This award supports theoretical research and education on the theory of condensed matter. The objective is to understand condensed-matter systems involving many strongly coupled degrees of freedom whose behavior is governed by strong effects of quantum mechanics. The electrons in such strongly correlated systems organize spontaneously in electronic liquid crystal phases and topological phases. The PI will investigate electronic liquid crystal and topological phases. Electronic liquid crystal phases are states of matter in which strongly correlated electrons organize themselves in inhomogeneous and anisotropic patterns. Topological phases are quantum fluid states of matter that do not have an order parameter, and therefore do not break any symmetry, but possess a kind of hidden quantum order in which the ground state degeneracy is determined by the topology of the space in which they live. The quantum states of a topological fluid are strongly entangled, a property that can be used to devise a topological quantum computer, a frontier problem in physics and mathematics having great potential impact on technology.
Related topics that will be investigated include: the relation between electronic liquid crystal phases and high temperature superconductivity, quantum coherence and interference phenomena in quantum Hall systems, quantum entanglement and topological quantum computing. The nature of the problems that the PI studies requires the use of the methods and ideas of quantum field theory. These are the best tools with which to attack problems involving the statistical and quantum physics of strongly interacting systems. This approach enables the PI to exploit the continuing and mutually enriching cross-fertilization of ideas between condensed matter systems, high energy physics, and mathematics.
This award supports the continued training of talented theoretical scientists. The PI has a strong record of training outstanding scientists, including many Hispanic and women scientists, and in integrating research and education through the development of advanced curricular materials.
NONTECHNICAL SUMMARY This award supports theoretical research with an aim to predict new states of matter and to develop fundamental understanding of their novel properties. The emphasis of the research will be on states of matter that emerge from electrons that interact strongly with each other and are confined to two dimensions.
The PI will further investigate states of electrons in solids originally predicted by the PI and collaborators. These states are quantum mechanical analogs to the phases of molecules found in liquid crystal displays which share properties of both a solid and a liquid. Electrons in these states organize themselves in a way so that they can flow like a liquid but exhibit patterns of orientation and symmetry that are reminiscent of the way atoms are arranged in a solid. The PI will pursue whether these states can explain the unusual form of superconductivity in materials known as high temperature superconductors.
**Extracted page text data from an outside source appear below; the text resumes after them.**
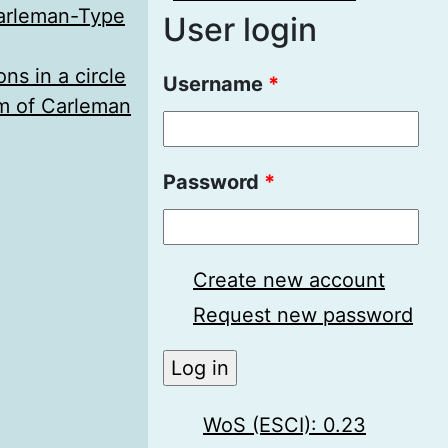
Carleman-Type
User login
ns in a circle
Username
*
em of Carleman
Password
*
Create new account
Request new password
WoS (ESCI): 0.23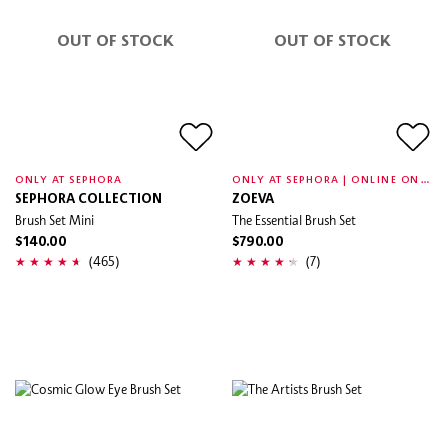
OUT OF STOCK
OUT OF STOCK
O
NLY AT SEPHORA | ONLINE ONLY
ONLY AT SEPHORA
SEPHORA COLLECTION
ZOEVA
Brush Set Mini
The Essential Brush Set
$140.00
$790.00
(465)
(7)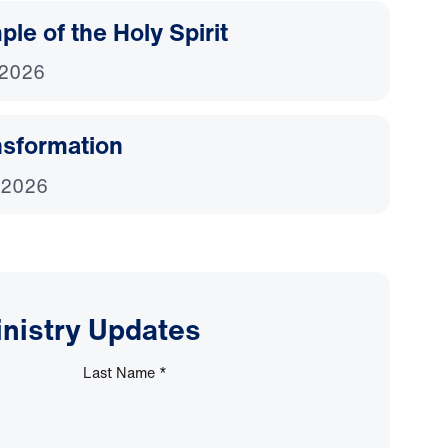
le of the Holy Spirit
 2026
nsformation
 2026
inistry Updates
Last Name
*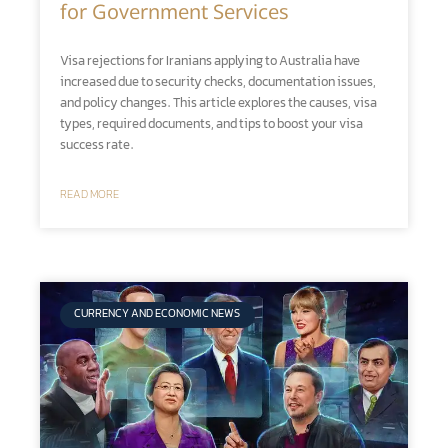
for Government Services
Visa rejections for Iranians applying to Australia have
increased due to security checks, documentation issues,
and policy changes. This article explores the causes, visa
types, required documents, and tips to boost your visa
success rate.
READ MORE
CURRENCY AND ECONOMIC NEWS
At sufficiently low temperatures, the electrons in superconductors enter a cooperative quantum mechanical state that enables them to conduct electricity without loss, along with other interesting properties. The high temperature superconductors are interesting because they exhibit superconductivity at higher temperatures than any other known class of superconductors. The PI's proposed state of matter may help explain how this is possible and how superconductors might be discovered that exhibit superconductivity at room temperature. This could lead to virtually lossless transmission of electric power and other energy-related applications.
The other focus of the research concerns the understanding of experiments seeking new states of matter and pursuing new questions that they raise. The new states of matter are predicted to exist in a sheet of electrons in a strong magnetic field perpendicular to the sheet, conditions that can be realized in specially fabricated semiconductor materials. The states of matter, called topological states, are predicted to have unusual properties that would enable computation based on the laws of quantum mechanics. Such a computer could solve certain problems much faster than any currently existing computer. Drawing in part from advances in the field of quantum information theory and the findings of recent experiments, the PI will advance the theory of these new states, seeking to come closer to the realization of how to make a topological quantum computer.
The research engages cutting edge problems in the physics of materials and provides excellent opportunities to train the next generation of theoretical scientist. Research and education will be further integrated through the development of advanced curricular materials. It also opens new possibilities for future technologies.